14 thoughts on “Reunited, and It Feels So Good

  1. We went to my husband's 20-year-reunion (he graduated in 1984). I think it was satisfying to him. He won the award for most successful…and we were on the Harley and wearing head-to-toe leather. He grew up in one of those poverty-striken East Texas towns. This year would have been my 20-year reunion. I could have gone, but didn't. I didn't like those people then, and I have zero interest in seeing them now. The two people I'd like to talk to are 1) dead and 2) on the missing list. Romy and Michelle is totally one of my favorite movies. 😀

  2. What should you wear? NOT high heels!! lol! I discovered at mine that everyone was truly interested in seeing everyone…even if you weren't that close in school. It's exciting to see old (well maybe aged to perfection) schoolmates because they are such a big part of your childhood.I went to mine a week or so ago and made the rounds to say Hi to everyone…even the one's sitting at their table the WHOLE night.Enjoy! You'll be glad you didn't miss it.

  3. I never went to any of my reunions until the 40th which was last August! I had fun and mostly was interested in seeing what everyone turned out looking like as well as what path their life took. Well, I didn't recognize most of them and everyone's careers were all over the map. But I found out that people's impressions of me were NOT how I thought of myself. And there was one guy who I'd had a crush on forever and it turned out he said he had one on me. WHY didn't he every say anything?

  4. Reunions…what an interesting thing. I moved a lot and so I never befriended more than a couple of people at a time. We've stayed in touch. My husband is in the same state where he went to school his whole life and graduated with 72 kids, the ones that have moved away seem to be the very few that actually attend his reunions and that's maybe eight or nine. The rest see each other all the time and don't bother. In a way, I'm envious of his lengthy relationships.Have a great time at yours.

  5. Ooh, have fun! My class president got busted for smoking pot on the student council trip during senior year, and I'm not sure if we replaced him (ah, Generation X and our lack of caring!). Since he was supposed to organize it, but wound up being a hippie and touring the world, it never got done. Most of us are Facebook connected now, and it's fun to see everyone having kids and being grown up (but still inherently Gen-Xish). Have a blast, and wear anything you feel gorgeous in…just maybe not your wedding dress. Isn't it weird that people sometimes do that?

  6. I'm not big on the high school reunion thing. I could have gone, but wondered why?I've moved on and so have they, or should have after 30 years. I have a different life and am a different person. Thank heaven!Hope your reunion is a good one.

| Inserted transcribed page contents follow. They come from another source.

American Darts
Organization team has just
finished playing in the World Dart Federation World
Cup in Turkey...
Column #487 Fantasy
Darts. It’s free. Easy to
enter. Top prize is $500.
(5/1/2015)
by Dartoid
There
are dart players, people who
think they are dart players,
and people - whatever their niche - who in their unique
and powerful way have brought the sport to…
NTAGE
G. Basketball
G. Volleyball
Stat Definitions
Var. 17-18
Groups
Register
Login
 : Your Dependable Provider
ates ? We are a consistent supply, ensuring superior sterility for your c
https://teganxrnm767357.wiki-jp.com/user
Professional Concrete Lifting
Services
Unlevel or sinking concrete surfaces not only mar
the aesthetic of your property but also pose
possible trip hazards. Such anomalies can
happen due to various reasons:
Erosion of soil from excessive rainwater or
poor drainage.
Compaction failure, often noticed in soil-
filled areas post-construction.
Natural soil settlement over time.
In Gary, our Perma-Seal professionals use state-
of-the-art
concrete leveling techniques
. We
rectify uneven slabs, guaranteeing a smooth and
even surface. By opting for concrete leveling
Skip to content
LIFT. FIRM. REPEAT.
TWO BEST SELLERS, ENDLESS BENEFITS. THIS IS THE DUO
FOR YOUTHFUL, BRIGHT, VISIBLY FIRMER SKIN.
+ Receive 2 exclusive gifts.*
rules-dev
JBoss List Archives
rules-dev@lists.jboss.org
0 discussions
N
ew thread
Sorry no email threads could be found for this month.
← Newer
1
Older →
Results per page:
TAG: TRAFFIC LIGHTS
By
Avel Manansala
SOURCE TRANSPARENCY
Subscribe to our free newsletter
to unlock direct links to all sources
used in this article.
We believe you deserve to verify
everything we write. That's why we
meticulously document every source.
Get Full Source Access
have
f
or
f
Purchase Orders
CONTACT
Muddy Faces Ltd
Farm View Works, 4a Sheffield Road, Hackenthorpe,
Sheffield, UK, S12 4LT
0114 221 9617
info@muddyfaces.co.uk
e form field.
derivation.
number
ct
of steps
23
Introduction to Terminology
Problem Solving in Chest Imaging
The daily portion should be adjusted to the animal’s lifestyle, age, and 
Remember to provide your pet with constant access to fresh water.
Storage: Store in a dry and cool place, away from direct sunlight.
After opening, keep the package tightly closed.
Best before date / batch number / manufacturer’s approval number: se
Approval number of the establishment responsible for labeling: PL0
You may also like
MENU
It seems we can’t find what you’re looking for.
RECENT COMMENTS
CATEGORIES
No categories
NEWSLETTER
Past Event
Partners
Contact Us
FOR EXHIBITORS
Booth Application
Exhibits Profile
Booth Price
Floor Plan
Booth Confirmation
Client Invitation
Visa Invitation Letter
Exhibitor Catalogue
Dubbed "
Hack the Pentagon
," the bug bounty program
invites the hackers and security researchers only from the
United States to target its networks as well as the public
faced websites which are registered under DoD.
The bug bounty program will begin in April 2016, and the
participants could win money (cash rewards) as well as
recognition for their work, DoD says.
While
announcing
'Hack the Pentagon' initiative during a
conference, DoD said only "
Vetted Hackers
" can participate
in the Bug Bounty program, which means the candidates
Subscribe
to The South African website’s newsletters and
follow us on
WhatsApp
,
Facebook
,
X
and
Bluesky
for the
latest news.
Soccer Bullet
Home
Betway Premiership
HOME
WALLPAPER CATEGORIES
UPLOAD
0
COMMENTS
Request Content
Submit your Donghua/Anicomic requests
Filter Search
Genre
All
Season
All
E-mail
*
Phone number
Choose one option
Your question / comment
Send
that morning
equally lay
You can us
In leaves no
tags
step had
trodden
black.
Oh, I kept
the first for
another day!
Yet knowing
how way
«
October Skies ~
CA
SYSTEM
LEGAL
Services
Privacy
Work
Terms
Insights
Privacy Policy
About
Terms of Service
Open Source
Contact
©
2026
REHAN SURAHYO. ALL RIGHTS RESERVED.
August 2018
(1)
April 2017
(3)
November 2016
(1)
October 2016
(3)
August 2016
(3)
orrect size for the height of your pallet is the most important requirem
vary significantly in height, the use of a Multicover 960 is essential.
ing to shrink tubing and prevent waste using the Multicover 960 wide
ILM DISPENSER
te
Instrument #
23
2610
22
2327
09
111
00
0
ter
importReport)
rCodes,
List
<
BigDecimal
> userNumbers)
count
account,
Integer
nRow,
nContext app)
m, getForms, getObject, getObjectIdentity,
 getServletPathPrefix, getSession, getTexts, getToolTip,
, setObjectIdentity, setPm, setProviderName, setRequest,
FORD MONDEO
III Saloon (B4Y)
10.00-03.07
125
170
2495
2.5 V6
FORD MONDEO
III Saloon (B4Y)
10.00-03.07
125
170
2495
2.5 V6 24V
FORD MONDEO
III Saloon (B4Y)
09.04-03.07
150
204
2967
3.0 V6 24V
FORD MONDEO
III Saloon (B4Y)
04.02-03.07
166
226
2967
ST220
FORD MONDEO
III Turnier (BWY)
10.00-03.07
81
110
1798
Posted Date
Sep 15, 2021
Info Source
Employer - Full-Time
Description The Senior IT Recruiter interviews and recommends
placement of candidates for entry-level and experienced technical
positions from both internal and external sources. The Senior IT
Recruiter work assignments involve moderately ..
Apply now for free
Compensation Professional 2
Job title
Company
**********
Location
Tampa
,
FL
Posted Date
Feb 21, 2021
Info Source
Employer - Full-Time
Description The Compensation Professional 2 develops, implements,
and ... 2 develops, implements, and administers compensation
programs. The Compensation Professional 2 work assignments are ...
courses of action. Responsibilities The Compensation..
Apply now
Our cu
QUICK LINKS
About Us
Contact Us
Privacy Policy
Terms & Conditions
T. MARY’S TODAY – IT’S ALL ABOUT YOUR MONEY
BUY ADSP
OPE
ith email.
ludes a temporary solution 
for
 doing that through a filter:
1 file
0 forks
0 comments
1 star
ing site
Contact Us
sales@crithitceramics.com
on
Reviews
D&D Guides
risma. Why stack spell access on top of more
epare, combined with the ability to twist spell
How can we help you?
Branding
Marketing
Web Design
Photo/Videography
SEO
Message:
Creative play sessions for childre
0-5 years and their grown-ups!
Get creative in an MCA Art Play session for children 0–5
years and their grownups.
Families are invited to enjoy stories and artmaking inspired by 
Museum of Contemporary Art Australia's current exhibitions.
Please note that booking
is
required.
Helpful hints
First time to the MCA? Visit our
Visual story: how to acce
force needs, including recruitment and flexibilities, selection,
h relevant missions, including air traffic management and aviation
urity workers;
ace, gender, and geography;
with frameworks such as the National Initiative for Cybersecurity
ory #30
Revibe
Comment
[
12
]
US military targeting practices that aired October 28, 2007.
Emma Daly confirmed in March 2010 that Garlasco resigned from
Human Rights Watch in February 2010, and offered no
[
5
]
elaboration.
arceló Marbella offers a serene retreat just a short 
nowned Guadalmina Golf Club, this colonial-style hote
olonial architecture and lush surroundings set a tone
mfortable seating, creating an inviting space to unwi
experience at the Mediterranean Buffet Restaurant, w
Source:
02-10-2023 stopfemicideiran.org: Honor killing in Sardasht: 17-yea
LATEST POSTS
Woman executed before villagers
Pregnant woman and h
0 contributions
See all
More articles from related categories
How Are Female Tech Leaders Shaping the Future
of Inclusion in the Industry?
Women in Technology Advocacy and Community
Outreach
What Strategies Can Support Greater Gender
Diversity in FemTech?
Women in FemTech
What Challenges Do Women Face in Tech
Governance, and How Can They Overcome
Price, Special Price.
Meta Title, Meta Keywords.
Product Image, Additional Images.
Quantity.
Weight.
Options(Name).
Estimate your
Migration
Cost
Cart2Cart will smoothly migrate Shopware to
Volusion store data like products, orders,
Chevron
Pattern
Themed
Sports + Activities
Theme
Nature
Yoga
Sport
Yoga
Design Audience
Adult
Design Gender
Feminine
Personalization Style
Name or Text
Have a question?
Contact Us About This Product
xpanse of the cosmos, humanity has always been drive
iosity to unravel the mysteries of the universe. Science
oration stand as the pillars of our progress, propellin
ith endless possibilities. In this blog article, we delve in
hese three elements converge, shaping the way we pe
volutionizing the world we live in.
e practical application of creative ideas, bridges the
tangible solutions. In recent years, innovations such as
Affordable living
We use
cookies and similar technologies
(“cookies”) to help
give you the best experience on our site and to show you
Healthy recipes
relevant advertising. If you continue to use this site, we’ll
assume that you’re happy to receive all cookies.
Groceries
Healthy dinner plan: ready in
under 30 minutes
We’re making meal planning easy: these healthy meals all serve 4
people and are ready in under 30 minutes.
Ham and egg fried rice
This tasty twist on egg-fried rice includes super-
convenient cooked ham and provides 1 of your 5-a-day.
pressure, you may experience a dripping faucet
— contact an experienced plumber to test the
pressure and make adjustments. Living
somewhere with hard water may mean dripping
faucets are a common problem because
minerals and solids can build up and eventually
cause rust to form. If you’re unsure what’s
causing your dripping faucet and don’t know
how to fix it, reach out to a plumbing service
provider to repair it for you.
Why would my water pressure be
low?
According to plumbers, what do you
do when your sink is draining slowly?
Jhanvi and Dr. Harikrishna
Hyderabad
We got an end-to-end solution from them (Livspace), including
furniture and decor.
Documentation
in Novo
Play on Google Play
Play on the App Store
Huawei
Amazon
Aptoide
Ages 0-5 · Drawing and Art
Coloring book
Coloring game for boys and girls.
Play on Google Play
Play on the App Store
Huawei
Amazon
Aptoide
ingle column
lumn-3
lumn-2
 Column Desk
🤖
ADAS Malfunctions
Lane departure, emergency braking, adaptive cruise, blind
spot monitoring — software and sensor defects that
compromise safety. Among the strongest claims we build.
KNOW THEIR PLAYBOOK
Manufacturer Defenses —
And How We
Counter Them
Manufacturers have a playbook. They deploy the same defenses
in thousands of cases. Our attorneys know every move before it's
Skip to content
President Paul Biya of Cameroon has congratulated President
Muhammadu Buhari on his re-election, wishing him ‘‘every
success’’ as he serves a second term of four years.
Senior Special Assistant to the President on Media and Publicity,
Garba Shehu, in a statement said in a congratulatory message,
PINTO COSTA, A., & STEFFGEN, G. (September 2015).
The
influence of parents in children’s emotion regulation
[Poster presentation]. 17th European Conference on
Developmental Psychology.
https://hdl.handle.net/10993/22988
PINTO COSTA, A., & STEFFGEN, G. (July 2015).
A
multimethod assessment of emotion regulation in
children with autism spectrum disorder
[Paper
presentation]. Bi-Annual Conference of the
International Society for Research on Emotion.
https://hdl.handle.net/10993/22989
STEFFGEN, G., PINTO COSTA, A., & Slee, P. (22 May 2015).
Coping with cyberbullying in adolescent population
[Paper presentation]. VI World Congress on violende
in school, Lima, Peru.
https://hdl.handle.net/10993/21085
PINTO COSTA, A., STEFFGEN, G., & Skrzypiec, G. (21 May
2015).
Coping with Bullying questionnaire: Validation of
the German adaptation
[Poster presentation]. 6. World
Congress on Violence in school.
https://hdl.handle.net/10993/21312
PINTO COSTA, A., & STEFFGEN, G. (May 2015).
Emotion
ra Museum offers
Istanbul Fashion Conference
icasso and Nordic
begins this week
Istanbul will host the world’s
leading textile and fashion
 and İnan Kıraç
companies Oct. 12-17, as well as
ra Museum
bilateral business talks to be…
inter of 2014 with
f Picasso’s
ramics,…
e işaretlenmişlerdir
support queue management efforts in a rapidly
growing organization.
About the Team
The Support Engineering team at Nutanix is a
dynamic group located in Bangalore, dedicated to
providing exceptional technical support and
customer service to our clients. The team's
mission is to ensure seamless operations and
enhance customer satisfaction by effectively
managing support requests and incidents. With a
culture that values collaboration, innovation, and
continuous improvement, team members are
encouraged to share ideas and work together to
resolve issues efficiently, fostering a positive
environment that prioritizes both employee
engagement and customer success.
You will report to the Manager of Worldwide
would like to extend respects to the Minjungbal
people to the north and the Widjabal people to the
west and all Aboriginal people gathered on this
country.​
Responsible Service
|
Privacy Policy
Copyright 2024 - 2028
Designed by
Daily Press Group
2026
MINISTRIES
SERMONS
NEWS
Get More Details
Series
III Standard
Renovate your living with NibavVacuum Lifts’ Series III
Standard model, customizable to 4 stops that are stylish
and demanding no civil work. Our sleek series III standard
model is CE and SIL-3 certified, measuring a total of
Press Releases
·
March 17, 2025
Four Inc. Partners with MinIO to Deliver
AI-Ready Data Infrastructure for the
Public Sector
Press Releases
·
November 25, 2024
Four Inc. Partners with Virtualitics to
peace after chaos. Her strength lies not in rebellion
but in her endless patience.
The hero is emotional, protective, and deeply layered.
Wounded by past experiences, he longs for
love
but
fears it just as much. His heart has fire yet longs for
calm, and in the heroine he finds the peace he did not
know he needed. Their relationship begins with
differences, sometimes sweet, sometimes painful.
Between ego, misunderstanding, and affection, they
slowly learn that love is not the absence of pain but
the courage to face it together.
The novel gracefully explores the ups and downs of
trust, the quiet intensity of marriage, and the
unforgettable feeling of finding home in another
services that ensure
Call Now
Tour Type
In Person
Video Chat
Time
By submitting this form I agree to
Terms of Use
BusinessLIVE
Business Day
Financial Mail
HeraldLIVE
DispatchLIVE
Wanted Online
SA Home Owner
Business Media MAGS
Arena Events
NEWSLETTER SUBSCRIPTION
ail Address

  7. To tell the truth, I was one of those MIA people post-graduation…for 22 years. Then I caught up with a couple of people and found out that we had all matured. I'm looking forward to seeing everyone — well, MOST everyone.

  8. I love your questions at the end – the last one in the line made me laugh aloud.I never attended a high school reunion for one main reason – just about all of my friends graduated a year before I did. I would have loved to go to their reunion, alas, I was not invited. :-)This was a fun post. You 'sounded' like high school. lol

  9. Hi Julie!I like how you talked about reasons we attend a high school reunion. I guess that's why I've never had the interest to "go back."I hope you have a wonderful time. Who knows, maybe you'll get to sing with the band, just for old times' sake. LOL

  10. YOU do not look nine years older than me!I've been to my 10 and 15 year reunions. I loved it. Of course, the party was put on by my friends and we all attended. The 10 year had hundreds show and the 15 was pretty bland, but – it's always nice to see my old friends. We all actually had a great relationship, and although there were cliques, we all got along. I wouldn't trade-in my high school experience for anything.Facebook is also a nice reunion. 😉

  11. And Tiffany White gets the prize for saying I look younger than I am! I actually think the cliques thing won't be the issue 25 years later that it was in high school. We'll see.I plan to post a follow-up and say how it went. Maybe I'll even throw up a picture or two! We'll see.Thanks for checking in with me. I consider all of you a success!